I've had a close look at Sammyboy -- there, I admit it -- and I have decided that it is in fact a porn site. But one with qualifications. Where Sammyboy starts being a porn site -- and thus inviting the wrath of authorities -- is where it links to very serious porn sites, the ones that you sometimes click into by accident and then spend 10 frustrating minutes trying to close down all the recurring browsers. If Sammyboy didn't carry those links, then Leong's argument might stack up a bit more firmly.
Beyond that, Sammyboy is morphing into a kind of samizdat outlet where Singaporeans vent and satirize life in the city-state. That's another no-go area, where the government's patience has traditionally been pretty short. But if you hold your breath and dive in, the site can be pretty funny, and sometimes illuminating. There's links to information about bad Singapore Inc. investments that don't get talked about too much, a "conservative Asian values forum," and a pretty funny cartoon that speaks to the national ideology of making money.
Another taste of Sammy's sense of humor comes when you log on. A window appears warning "all SPH journalists to keep out. You are not welcome." SPH is Singapore's print media near-monopoly, the publisher of the pro-government Straits Times and New Paper. The latter, for your information, has been running a campaign to shut Sammy down. But it's a funny kind of campaign. The New Paper wrote a scolding article about the site, which simply served to lift Sammyboy's profile among the Singaporeans it warned not to surf there.
Sammy himself is a bit of a mystery. The site is hosted in California but registered to a Samuel Leong, which is kind of a Singapore Everyman name, in Auckland, New Zealand.
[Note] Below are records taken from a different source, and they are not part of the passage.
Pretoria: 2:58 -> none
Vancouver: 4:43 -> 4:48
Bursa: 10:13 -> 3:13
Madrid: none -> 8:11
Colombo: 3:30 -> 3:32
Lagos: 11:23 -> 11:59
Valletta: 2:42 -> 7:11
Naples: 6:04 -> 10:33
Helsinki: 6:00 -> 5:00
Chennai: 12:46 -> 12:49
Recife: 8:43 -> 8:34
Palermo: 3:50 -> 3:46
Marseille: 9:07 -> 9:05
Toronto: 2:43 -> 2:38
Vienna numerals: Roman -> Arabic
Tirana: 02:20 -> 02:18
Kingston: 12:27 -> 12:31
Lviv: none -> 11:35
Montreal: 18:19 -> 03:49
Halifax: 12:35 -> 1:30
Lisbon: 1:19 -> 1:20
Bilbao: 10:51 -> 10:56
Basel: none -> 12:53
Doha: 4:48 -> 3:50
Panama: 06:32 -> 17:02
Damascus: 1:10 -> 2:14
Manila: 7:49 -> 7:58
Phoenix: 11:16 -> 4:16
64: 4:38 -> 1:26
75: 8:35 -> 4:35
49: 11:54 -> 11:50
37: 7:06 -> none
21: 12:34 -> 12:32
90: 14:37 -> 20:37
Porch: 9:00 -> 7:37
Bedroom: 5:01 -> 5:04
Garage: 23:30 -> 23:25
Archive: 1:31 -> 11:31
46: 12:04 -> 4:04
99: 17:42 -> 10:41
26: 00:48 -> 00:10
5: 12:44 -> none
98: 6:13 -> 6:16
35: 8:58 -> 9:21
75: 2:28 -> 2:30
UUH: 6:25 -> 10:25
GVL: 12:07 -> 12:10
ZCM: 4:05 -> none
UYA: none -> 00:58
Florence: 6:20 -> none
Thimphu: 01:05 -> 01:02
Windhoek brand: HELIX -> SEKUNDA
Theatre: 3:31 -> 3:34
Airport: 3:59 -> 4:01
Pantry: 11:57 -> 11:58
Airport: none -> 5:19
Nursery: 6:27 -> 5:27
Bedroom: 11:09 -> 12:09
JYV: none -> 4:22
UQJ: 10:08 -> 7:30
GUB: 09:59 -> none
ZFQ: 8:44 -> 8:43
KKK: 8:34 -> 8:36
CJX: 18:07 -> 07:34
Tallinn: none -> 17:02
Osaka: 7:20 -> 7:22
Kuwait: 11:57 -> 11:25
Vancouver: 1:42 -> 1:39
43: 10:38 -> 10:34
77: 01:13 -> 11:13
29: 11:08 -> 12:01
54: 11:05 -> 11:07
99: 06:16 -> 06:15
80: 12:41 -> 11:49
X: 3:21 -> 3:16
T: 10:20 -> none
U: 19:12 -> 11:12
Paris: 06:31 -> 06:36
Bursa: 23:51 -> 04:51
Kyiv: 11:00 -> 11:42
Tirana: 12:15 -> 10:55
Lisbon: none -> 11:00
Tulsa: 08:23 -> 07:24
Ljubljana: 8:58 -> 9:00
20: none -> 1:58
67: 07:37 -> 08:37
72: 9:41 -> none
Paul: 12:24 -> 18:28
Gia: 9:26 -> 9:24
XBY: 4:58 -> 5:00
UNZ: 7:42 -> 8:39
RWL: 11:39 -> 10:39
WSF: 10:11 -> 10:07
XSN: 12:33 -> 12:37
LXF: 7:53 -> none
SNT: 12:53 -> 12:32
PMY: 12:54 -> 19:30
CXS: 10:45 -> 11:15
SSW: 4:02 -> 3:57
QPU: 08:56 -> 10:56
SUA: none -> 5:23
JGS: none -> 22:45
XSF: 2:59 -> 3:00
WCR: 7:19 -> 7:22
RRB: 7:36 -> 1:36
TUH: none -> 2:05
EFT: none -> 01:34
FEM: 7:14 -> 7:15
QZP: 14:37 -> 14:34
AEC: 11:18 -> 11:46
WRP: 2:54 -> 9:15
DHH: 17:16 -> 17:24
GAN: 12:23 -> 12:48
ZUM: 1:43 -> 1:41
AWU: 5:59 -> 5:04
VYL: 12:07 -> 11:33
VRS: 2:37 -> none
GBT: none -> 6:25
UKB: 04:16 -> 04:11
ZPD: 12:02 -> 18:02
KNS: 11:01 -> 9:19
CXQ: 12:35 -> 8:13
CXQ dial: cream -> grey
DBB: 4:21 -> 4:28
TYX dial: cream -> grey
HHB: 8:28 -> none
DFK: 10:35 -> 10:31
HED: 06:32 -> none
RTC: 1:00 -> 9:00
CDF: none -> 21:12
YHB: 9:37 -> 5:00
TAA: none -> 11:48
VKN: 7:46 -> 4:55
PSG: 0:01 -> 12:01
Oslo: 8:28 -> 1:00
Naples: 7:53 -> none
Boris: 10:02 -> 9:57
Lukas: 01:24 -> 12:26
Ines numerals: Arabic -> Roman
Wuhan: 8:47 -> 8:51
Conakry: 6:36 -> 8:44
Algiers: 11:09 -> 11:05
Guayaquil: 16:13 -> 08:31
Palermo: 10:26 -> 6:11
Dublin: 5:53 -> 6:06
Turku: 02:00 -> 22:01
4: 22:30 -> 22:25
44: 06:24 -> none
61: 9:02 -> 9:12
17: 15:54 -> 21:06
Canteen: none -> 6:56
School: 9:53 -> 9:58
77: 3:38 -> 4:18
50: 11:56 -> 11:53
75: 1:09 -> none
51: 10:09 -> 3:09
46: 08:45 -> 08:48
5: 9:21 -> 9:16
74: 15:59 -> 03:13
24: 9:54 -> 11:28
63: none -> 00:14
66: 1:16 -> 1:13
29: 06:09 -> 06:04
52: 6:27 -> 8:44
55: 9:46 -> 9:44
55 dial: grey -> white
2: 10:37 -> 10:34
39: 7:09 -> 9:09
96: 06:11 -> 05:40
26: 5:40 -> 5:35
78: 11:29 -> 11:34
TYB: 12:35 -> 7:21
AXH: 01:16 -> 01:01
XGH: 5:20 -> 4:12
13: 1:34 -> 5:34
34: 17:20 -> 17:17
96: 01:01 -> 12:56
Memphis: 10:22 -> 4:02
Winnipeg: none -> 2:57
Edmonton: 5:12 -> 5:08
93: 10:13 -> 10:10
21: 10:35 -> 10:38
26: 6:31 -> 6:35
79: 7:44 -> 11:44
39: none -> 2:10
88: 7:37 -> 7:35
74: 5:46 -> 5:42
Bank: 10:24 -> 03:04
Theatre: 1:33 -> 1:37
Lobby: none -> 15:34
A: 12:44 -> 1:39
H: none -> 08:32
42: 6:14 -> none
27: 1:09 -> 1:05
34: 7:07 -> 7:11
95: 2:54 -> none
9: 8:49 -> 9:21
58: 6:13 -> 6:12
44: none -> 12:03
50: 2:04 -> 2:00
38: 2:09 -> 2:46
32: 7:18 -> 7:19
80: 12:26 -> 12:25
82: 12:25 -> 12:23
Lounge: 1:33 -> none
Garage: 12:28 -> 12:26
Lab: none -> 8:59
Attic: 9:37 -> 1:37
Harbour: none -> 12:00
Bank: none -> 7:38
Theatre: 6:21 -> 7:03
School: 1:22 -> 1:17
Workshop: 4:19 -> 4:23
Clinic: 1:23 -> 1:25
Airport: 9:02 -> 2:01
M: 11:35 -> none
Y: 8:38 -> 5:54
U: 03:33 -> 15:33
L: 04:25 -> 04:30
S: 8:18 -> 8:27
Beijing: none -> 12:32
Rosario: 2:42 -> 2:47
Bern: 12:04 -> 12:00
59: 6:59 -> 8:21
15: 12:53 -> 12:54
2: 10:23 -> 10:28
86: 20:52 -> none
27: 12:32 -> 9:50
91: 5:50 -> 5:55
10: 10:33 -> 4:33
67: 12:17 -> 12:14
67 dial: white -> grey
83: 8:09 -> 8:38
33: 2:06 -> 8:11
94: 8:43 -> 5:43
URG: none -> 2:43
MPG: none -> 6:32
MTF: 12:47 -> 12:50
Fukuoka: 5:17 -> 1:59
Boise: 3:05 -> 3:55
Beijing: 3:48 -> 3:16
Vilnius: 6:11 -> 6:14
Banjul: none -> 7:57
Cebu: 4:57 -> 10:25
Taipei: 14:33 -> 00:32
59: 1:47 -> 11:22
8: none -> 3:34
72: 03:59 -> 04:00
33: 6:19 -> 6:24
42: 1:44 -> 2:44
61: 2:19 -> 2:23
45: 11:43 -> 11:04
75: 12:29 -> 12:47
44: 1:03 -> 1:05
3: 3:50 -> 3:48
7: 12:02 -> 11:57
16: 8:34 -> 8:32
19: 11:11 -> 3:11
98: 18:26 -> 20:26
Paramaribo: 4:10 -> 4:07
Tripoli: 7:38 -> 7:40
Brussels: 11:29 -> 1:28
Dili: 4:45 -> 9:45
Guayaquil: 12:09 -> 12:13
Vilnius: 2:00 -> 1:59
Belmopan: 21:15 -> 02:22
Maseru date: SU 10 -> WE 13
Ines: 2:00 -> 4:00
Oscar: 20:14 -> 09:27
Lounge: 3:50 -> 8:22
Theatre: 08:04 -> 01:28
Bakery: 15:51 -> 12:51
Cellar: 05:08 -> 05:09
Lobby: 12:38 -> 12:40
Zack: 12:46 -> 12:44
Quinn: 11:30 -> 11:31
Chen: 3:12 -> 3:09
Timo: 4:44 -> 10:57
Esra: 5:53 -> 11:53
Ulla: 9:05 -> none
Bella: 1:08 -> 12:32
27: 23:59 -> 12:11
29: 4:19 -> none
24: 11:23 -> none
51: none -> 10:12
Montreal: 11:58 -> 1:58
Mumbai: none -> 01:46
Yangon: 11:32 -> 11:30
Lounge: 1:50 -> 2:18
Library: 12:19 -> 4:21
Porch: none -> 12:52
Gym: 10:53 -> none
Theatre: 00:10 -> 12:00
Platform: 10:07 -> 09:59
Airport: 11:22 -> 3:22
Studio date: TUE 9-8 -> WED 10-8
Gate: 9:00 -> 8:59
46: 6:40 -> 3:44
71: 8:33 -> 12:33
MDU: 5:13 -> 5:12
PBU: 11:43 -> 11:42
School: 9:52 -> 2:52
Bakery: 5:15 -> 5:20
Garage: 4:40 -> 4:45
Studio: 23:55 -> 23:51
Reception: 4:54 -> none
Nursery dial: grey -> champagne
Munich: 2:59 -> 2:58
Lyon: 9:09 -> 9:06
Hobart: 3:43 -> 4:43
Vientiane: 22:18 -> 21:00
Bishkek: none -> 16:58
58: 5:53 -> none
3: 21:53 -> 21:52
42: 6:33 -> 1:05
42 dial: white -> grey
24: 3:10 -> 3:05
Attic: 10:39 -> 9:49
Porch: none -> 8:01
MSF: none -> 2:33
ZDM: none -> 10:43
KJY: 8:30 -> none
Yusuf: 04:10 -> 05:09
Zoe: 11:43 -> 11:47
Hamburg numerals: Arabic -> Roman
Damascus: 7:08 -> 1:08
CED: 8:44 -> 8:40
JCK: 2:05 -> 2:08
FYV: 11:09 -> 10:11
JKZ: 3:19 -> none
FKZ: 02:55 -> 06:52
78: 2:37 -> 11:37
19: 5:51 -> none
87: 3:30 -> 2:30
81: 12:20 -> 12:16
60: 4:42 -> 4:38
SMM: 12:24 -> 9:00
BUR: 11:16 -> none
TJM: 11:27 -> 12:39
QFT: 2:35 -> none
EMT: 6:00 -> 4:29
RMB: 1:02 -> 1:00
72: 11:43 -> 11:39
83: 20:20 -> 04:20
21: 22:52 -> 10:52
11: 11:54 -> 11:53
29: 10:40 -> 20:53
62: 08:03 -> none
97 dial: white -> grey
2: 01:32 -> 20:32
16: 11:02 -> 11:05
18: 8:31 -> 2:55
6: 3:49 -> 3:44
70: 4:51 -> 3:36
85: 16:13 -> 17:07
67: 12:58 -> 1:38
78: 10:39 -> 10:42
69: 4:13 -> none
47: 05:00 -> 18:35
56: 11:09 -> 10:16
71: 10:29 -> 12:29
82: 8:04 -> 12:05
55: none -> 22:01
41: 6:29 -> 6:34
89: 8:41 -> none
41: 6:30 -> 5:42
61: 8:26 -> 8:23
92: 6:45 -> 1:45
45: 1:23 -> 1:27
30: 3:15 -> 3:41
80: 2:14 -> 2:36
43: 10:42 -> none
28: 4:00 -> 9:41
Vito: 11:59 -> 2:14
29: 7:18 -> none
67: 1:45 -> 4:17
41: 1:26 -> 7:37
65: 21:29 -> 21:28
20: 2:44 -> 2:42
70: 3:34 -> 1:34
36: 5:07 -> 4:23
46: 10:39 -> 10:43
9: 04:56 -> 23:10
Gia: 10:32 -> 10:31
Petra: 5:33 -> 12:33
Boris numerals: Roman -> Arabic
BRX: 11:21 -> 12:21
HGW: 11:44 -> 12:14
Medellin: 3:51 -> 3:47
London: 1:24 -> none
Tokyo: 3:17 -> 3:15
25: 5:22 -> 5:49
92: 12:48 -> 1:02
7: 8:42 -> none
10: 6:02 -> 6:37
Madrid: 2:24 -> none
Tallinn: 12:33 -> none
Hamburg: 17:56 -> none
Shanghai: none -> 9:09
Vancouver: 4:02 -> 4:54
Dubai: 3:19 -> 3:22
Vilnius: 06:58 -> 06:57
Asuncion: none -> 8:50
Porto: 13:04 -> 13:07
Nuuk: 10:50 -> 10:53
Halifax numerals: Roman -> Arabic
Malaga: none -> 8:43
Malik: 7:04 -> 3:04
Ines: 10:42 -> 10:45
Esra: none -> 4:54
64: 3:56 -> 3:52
I called the number on the registration site and spoke to a Morgan Yeo, who happened to be Singaporean but claimed to know nothing of Sammyboy, or Samuel Leong. "I just run a used car yard here," he pleaded.
So, what are authorities doing about it? So far, not much, but it's still early days. The Singapore Broadcasting Authority which regulates these things told the New Paper that "the Samuel Leong website is but one of countless number of pornographic sites on the Internet. "Given the borderless nature of the Internet and the vast number of undesirable sites on the Net, there is a limit of what legislation can do," said a spokesman.
Sites like Sammyboy test control regimes like Singapore. It's impossible to condone porn but where does it stop being porn and start being a content site. And what does it look like when the government mantra is to open up, become a media center, and then bans sites that claim not to strictly fall into the porn category?
My tip is that Singapore will jump on Sammyboy. And if Sammyboy -- or Leong -- was smart, and really wanted to make some money from advertisers, he'd take down the hardcore links and emphasis the user-guide aspect. And then he and the Singapore authorities could be talking the same language -- trying to help procreation.